Copy the entries below exactly; any picture among them should be left out.

**Data records**.
= Beginning of Section =

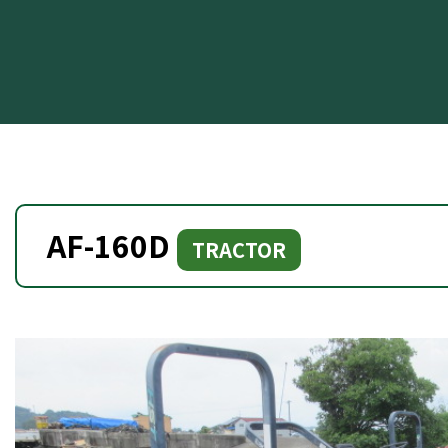
AF-160D
TRACTOR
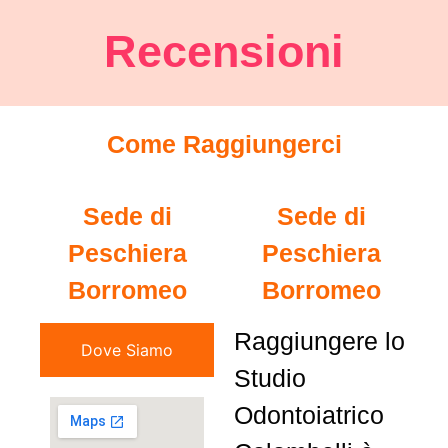
Recensioni
Come Raggiungerci
Sede di
Sede di
Peschiera
Peschiera
Borromeo
Borromeo
Raggiungere lo
Dove Siamo
Studio
Odontoiatrico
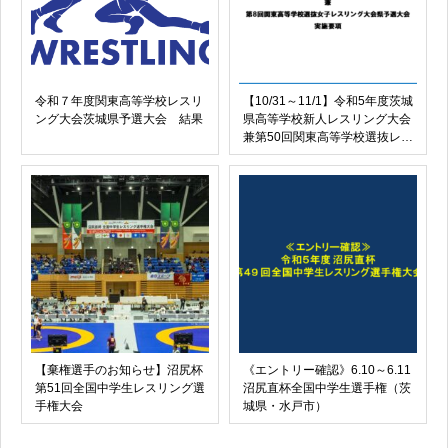
令和７年度関東高等学校レスリ
【10/31～11/1】令和5年度茨城
ング大会茨城県予選大会 結果
県高等学校新人レスリング大会
兼第50回関東高等学校選抜レス
リング大会県予選兼第８回関東
高等学校選抜女子レスリング大
会県予選大会実施要項
【棄権選手のお知らせ】沼尻杯
《エントリー確認》6.10～6.11
第51回全国中学生レスリング選
沼尻直杯全国中学生選手権（茨
手権大会
城県・水戸市）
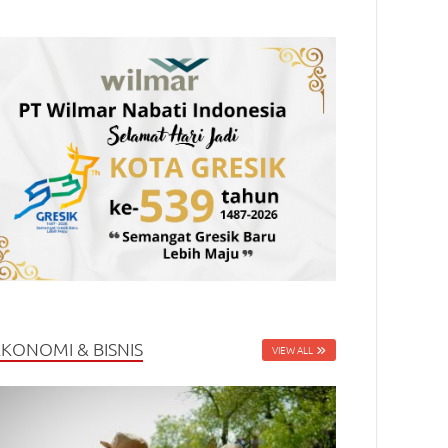
EKONOMI & BISNIS
VIEW ALL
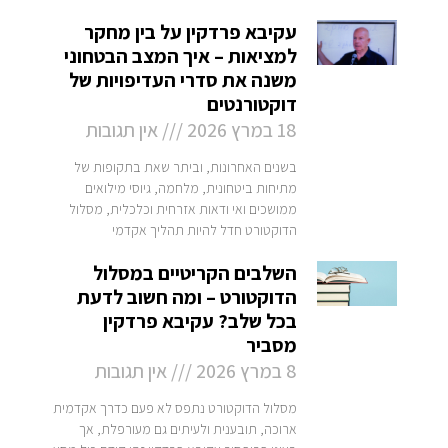
עקיבא פרדקין על בין מחקר
למציאות – איך המצב הבטחוני
משנה את סדרי העדיפויות של
דוקטורנטים
18 במרץ 2026
אין תגובות
בשנים האחרונות, וביתר שאת בתקופות של
מתיחות ביטחונית, מלחמה, גיוסי מילואים
ממושכים ואי ודאות אזרחית וכלכלית, מסלול
הדוקטורט חדל להיות תהליך אקדמי
השלבים הקריטיים במסלול
הדוקטורט – ומה חשוב לדעת
בכל שלב? עקיבא פרדקין
מסביר
8 במרץ 2026
אין תגובות
מסלול הדוקטורט נתפס לא פעם כדרך אקדמית
ארוכה, תובענית ולעיתים גם מעורפלת, אך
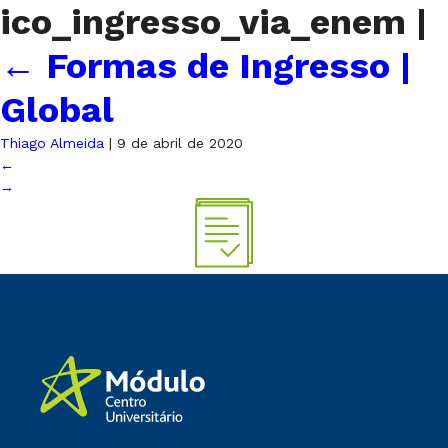
ico_ingresso_via_enem
|
←
Formas de Ingresso |
Global
Thiago Almeida
|
9 de abril de 2020
←
→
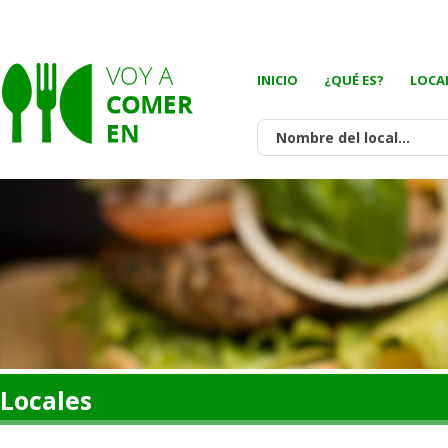
INICIO
¿QUÉ ES?
LOCA
Locales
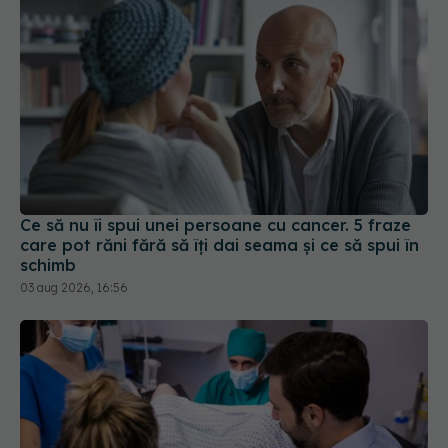
Ce să nu îi spui unei persoane cu cancer. 5 fraze
care pot răni fără să îți dai seama și ce să spui în
schimb
03 aug 2026, 16:56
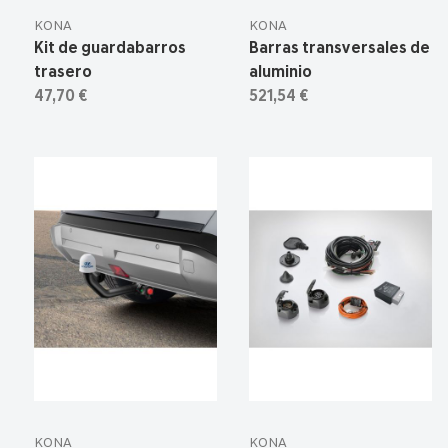
KONA
KONA
Kit de guardabarros
Barras transversales de
trasero
aluminio
47,70 €
521,54 €
KONA
KONA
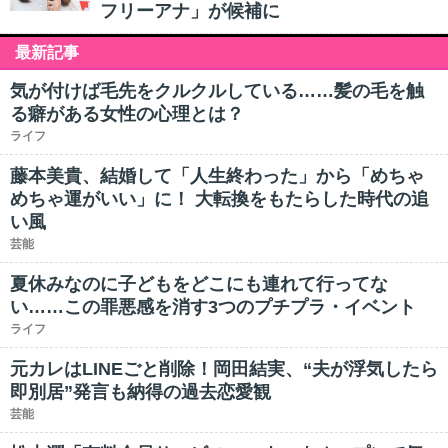
フリーアナ」が候補に
最新記事
気が付けば毛先をクルクルしている……髪の毛を触
る癖がある女性の心理とは？
ライフ
藤本美貴、結婚して「人生終わった」から「めちゃ
めちゃ運がいい」に！ 大転換をもたらした時代の追
い風
芸能
夏休みなのに子どもをどこにも連れて行ってな
い……この罪悪感を消す3つのプチプラ・イベント
ライフ
元カレはLINEごと削除！岡田結実、“夫が浮気したら
即別居”発言も納得の過去恋愛観
芸能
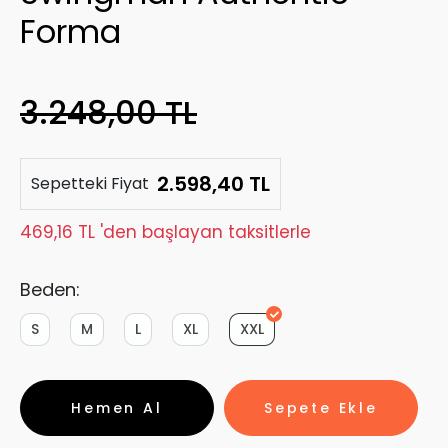
Forma
3.248,00 TL
2.598,40 TL
Sepetteki Fiyat
469,16 TL 'den başlayan taksitlerle
Beden:
S
M
L
XL
XXL
Hemen Al
Sepete Ekle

= End of Section =

**Response area**.
AF-160D
TRACTOR
Recensioni
Come Raggiungerci
Sede di
Sede di
Peschiera
Peschiera
Borromeo
Borromeo
Raggiungere lo
Dove Siamo
Studio
Odontoiatrico
令和７年度関東高等学校レスリ
【10/31～11/1】令和5年度茨城
ング大会茨城県予選大会 結果
県高等学校新人レスリング大会
兼第50回関東高等学校選抜レス
リング大会県予選兼第８回関東
高等学校選抜女子レスリング大
会県予選大会実施要項
【棄権選手のお知らせ】沼尻杯
《エントリー確認》6.10～6.11
第51回全国中学生レスリング選
沼尻直杯全国中学生選手権（茨
手権大会
城県・水戸市）
EKONOMI & BISNIS
VIEW ALL
עקיבא פרדקין על בין מחקר
למציאות – איך המצב הבטחוני
משנה את סדרי העדיפויות של
דוקטורנטים
18 במרץ 2026
אין תגובות
בשנים האחרונות, וביתר שאת בתקופות של
מתיחות ביטחונית, מלחמה, גיוסי מילואים
ממושכים ואי ודאות אזרחית וכלכלית, מסלול
הדוקטורט חדל להיות תהליך אקדמי
השלבים הקריטיים במסלול
הדוקטורט – ומה חשוב לדעת
בכל שלב? עקיבא פרדקין
מסביר
8 במרץ 2026
אין תגובות
מסלול הדוקטורט נתפס לא פעם כדרך אקדמית
ארוכה, תובענית ולעיתים גם מעורפלת, אך
ico_ingresso_via_enem
|
←
Formas de Ingresso |
Global
Thiago Almeida
|
9 de abril de 2020
←
→
INICIO
¿QUÉ ES?
LOCA
Locales
Ce să nu îi spui unei persoane cu cancer. 5 fraze
care pot răni fără să îți dai seama și ce să spui în
schimb
03 aug 2026, 16:56
KONA
KONA
Kit de guardabarros
Barras transversales de
trasero
aluminio
47,70 €
521,54 €
KONA
KONA
フリーアナ」が候補に
最新記事
気が付けば毛先をクルクルしている……髪の毛を触
る癖がある女性の心理とは？
ライフ
藤本美貴、結婚して「人生終わった」から「めちゃ
めちゃ運がいい」に！ 大転換をもたらした時代の追
い風
芸能
夏休みなのに子どもをどこにも連れて行ってな
い……この罪悪感を消す3つのプチプラ・イベント
ライフ
元カレはLINEごと削除！岡田結実、“夫が浮気したら
即別居”発言も納得の過去恋愛観
芸能
Forma
3.248,00 TL
2.598,40 TL
Sepetteki Fiyat
469,16 TL 'den başlayan taksitlerle
Beden:
S
M
L
XL
XXL
Hemen Al
Sepete Ekle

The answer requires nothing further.